One of the biggest unexpected costs that owners face is dental work. Just like in humans, as your pet ages his teeth may deteriorate and cause him pain, infection or other serious complications. If you don’t have a dental care routine you could be setting yourself up for major bills down the line. A scale and polish in a cat or dog usually requires a full general anaesthetic, not mention the cost of any tooth extractions, x-rays and follow-up care with pain relief and antibiotics – it is not unusual for dental procedures to cost hundreds of pounds. Keep your pet’s dental costs manageable by brushing his teeth daily, or incorporating another form of dental hygiene into his routine. There are water additives and special diets that will help prevent gingivitis in pets that don’t tolerate brushing. It’s a good idea to work with your vet (or nurse!) to work out a routine that works for you to prevent unexpectedly high costs.
Neutering reduces or eliminates the risk of painful, life-threatening diseases like uterine infection, reproductive tract cancers and more. The cost of neutering varies from practice to practice, but the fees are usually straightforward and manageable, whereas treatment of pyometra or cancer can go into the thousands before you know it. Neutering your pet at an early age can also prevent behavioural disorders that require training or sessions with a behaviourist to resolve. Check with your vet to see if you eligible for any third party funding towards your pet’s neutering operation for even better value.
You are what you eat, and the same is true of your pet. Keep him healthy by choosing foods with higher quality meat content and fewer fillers like cereals and grains. Though foods with top-notch ingredients can be more expensive than your standard supermarket fare, they are nutrient dense and your pet may not need to eat as much. A good diet is cornerstone to great health, and feeding a life-phase appropriate food with lots of vitamins can help facilitate and sustain your pet’s happiness and quality of life for years to come.
Select a plan from a reputable company and you could see yourself saving thousands on unexpected emergencies. With so many options available you are sure to find a policy with the right amount of coverage for you, so you can rest easy knowing that any veterinary bills will be under control. Some policies will also cover complementary treatments and referrals, allowing you to weigh the treatment options laid out by your vet without worrying about financial constraints. If you need help choosing a policy, read online reviews or ask your practice for brochures that will make it easier to compare the policies on offer. You can use the Pets4Homes Pet Insurance Comparison page to also compare the best insurance policies.
Catching health problems early is one of the best ways to keep vet costs down. That’s why it’s so important for your pet to have annual or even bi-annual check-ups. You should also take time to get to know what’s normal for your pet. Notice any lumps and bumps? Make sure they aren’t growing by making a clay ball that’s roughly the same size and compare it with the lump on your pet’s body as weeks go by. Remember that the first signs of illness may be small: a change in appetite, increased thirst, sudden lethargy and lax grooming habits should all be monitored carefully.
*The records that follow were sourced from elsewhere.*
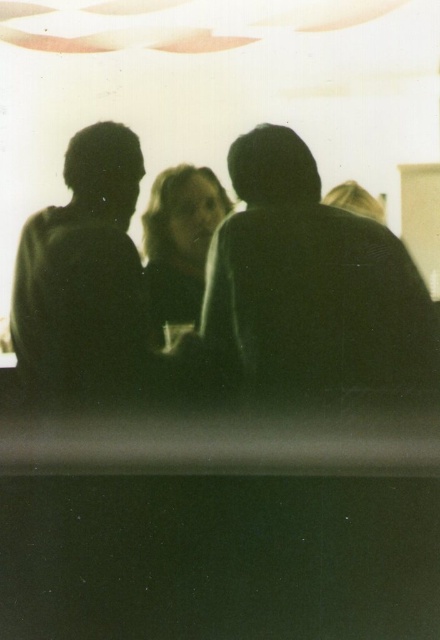 Who is higher up, black matte head at left or smooth skin face at center?

Positioned higher is smooth skin face at center.

Image resolution: width=440 pixels, height=640 pixels. I want to click on black matte head at left, so click(85, 276).

Where is `black matte head at left`? This screenshot has width=440, height=640. black matte head at left is located at coordinates (85, 276).

Is black matte people at center taller than black matte head at left?

Yes.

Is point (316, 348) positioned in front of point (99, 172)?

No, (316, 348) is behind (99, 172).

At what (x,y) coordinates should I click in order to perform the action: click on black matte people at center. Please return your answer as a coordinate pair (x, y). The image size is (440, 640). Looking at the image, I should click on (248, 305).

Is point (308, 161) positioned in front of point (172, 172)?

Yes, point (308, 161) is in front of point (172, 172).

Does black matte people at center appear under smooth skin face at center?

Indeed, black matte people at center is positioned under smooth skin face at center.

Who is more distant from viewer, (399, 365) or (191, 172)?

The point (399, 365) is behind.

Where is `black matte people at center`? black matte people at center is located at coordinates (248, 305).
Vigilance is your best friend in stopping health problems from worsening and preventing the massive bills that come with emergency treatment.
As vet bills rise, more vet practices are recognising the need for manageable standard care. Your vet may offer a monthly or annual lump sum that will cover the cost of general health checks, vaccinations and parasite control - allowing you to plan for or spread out your pet’s basic veterinary care costs. See if any vets in your area offer this service, and if they don’t let them know that it’s something that you are interested in.
When you adopt or purchase a pet, you’re making a commitment to care for him in sickness and health. Good preventative measures will make it easy for you to do right by your best friend, without spending an arm and a leg.